Voice risk analysis has been mired in controversy since scientists raised doubts over the technology soon after it reached the market. In 2007, two Swedish researchers, Anders Eriksson and Francisco Lacerda, published their own analysis of VRA in the International Journal of Speech Language and Law. They found no scientific evidence to support claims for the device made by the manufacturer, an Israeli company called Nemesysco.

Eriksson and Lacerda went on to say the software was "at the astrology end of the validity spectrum". Following complaints from Nemesysco's founder, the article was withdrawn from the website of the journal's publisher, Equinox Publishing and the authors were threatened with legal action by the company.

Professor Lacerda, who is head of phonetics at Stockholm University, told the Guardian he welcomed the government's decision to drop the technology.

"I praise the Department of Work and Pensions for the serious investigation they have done, which reinforces the strength of their decision. My only surprise is that it didn't come earlier. There is no basis for the device at all, so I would be surprised if they had reached another conclusion," he said.

"The problem with this device is that it is not even plausible to begin with. Had the department asked scientists in the UK they would probably have been advised not to bet on it, so this is a very expensive way of reaching an obvious conclusion," Lacerda added.

Under the "one strike and you're out" proposals put forward by Gordon Brown in 2008, people stood to lose their benefits for a month if caught out by lie detector tests.

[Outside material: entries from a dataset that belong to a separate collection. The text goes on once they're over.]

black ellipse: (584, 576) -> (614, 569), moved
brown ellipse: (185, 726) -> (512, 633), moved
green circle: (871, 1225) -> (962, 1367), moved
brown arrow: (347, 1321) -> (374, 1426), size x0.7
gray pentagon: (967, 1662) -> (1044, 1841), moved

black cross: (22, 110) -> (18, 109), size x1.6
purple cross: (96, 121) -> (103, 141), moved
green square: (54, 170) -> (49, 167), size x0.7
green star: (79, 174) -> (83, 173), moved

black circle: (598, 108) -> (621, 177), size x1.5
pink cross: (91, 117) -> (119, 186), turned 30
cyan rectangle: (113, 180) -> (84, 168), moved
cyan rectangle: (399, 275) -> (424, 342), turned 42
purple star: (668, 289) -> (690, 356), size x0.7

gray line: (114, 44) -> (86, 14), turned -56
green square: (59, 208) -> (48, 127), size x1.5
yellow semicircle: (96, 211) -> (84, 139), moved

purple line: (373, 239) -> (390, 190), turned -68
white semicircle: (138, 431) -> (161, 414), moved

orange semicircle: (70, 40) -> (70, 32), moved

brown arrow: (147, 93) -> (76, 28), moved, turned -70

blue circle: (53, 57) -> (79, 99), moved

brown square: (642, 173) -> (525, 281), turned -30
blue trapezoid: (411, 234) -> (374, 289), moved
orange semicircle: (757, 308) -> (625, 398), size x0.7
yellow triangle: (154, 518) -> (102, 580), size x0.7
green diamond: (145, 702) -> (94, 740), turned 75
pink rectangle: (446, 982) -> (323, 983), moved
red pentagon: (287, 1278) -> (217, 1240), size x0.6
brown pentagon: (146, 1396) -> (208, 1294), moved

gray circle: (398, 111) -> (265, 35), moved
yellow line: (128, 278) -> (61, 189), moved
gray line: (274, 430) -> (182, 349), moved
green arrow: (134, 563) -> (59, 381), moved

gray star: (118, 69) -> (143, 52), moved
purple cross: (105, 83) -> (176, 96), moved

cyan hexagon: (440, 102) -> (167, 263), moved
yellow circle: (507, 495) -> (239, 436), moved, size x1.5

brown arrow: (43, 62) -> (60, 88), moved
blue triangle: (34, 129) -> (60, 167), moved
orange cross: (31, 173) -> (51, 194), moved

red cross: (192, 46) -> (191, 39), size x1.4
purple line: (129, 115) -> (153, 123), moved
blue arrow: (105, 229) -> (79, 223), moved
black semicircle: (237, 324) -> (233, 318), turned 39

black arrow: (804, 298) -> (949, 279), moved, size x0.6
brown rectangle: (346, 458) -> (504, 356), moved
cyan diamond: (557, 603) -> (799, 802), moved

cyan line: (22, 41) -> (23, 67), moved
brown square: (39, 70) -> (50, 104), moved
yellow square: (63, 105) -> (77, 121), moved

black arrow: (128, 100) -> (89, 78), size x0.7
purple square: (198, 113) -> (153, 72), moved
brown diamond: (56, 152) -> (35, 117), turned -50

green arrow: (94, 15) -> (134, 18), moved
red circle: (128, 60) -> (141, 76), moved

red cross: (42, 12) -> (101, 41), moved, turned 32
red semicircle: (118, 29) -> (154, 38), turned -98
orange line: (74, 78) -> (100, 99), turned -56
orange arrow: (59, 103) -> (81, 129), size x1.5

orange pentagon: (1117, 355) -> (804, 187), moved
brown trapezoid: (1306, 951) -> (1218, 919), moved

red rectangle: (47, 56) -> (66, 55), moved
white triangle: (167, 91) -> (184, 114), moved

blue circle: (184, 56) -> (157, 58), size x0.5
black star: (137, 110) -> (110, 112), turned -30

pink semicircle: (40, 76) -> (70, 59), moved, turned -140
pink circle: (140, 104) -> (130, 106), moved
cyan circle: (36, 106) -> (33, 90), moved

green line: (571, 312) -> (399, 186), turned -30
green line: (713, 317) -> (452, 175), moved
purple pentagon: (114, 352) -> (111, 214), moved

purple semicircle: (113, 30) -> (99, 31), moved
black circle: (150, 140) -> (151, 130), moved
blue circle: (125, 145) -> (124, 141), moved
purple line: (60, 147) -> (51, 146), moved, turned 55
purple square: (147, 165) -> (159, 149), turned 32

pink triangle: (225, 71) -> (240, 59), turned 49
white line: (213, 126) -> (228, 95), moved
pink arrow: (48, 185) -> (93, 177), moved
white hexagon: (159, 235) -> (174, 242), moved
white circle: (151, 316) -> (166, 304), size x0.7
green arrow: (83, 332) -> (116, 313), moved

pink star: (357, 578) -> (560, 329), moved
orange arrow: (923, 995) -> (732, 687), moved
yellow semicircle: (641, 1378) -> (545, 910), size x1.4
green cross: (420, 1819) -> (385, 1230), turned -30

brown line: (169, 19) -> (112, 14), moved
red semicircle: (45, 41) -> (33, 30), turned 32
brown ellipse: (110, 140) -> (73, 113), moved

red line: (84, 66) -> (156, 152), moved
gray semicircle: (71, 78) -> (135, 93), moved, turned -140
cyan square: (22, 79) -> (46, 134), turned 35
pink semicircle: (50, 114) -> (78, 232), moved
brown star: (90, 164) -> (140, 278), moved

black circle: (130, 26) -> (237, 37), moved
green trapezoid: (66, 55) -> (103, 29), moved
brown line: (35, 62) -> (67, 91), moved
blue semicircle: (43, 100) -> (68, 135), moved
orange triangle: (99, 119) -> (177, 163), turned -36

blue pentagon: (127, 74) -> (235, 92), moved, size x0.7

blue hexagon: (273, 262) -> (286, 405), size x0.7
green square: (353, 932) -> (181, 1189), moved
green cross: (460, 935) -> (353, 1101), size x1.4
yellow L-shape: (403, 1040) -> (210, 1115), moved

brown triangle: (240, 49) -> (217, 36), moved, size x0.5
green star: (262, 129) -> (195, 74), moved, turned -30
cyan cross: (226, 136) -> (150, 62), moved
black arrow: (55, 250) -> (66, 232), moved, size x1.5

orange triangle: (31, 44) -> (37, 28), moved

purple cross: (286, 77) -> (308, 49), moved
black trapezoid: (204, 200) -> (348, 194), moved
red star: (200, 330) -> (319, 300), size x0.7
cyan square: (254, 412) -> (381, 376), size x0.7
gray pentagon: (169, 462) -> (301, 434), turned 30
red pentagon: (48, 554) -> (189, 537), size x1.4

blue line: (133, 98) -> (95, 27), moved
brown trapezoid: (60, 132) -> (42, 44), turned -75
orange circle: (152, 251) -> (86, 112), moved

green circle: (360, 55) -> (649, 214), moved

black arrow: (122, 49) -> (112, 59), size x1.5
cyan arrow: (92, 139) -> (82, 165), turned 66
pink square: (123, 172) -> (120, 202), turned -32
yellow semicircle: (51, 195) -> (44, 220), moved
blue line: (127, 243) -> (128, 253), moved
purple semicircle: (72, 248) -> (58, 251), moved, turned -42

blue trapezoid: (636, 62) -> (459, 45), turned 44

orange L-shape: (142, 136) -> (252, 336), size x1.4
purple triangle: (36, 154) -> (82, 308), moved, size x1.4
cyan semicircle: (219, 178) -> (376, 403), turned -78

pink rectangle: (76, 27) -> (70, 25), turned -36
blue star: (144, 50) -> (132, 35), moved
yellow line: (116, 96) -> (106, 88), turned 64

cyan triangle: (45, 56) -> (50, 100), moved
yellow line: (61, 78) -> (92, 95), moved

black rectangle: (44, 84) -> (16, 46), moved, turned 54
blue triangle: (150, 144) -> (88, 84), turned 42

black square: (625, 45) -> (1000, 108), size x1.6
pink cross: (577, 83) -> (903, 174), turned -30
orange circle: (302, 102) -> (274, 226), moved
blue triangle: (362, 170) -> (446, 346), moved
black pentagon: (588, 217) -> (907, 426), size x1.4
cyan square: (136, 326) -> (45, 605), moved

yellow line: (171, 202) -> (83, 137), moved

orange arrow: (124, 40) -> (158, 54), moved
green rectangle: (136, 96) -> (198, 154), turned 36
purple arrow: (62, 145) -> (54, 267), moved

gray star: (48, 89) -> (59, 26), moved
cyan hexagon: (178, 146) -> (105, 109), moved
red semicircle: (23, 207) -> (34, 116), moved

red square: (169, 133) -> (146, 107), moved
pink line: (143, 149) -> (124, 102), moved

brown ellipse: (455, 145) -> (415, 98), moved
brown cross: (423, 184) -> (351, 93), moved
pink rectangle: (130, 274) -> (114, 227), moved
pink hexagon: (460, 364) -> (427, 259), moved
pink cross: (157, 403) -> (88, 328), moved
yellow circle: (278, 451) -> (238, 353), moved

In a letter to Tracey Brown, director of Sense about Science, the minister for welfare reform, Lord Freud, confirmed that the department "has now discontinued interest in VRA".

Milan Vjestica, a consultant speaking for DigiLog, a Buckinghamshire-based company licensed to sell VRA in the UK, said: "The Department for Work and Pensions have not said that it doesn't work. They have said that local authorities can, as part of their own fraud and error strategies, use VRA amongst other tools.

"The concerns that some scientists have raised have been strongly contested by Nemesysco. This was one example of scientists saying in their opinion it didn't work. It's not like there is a whole host of people saying it doesn't work."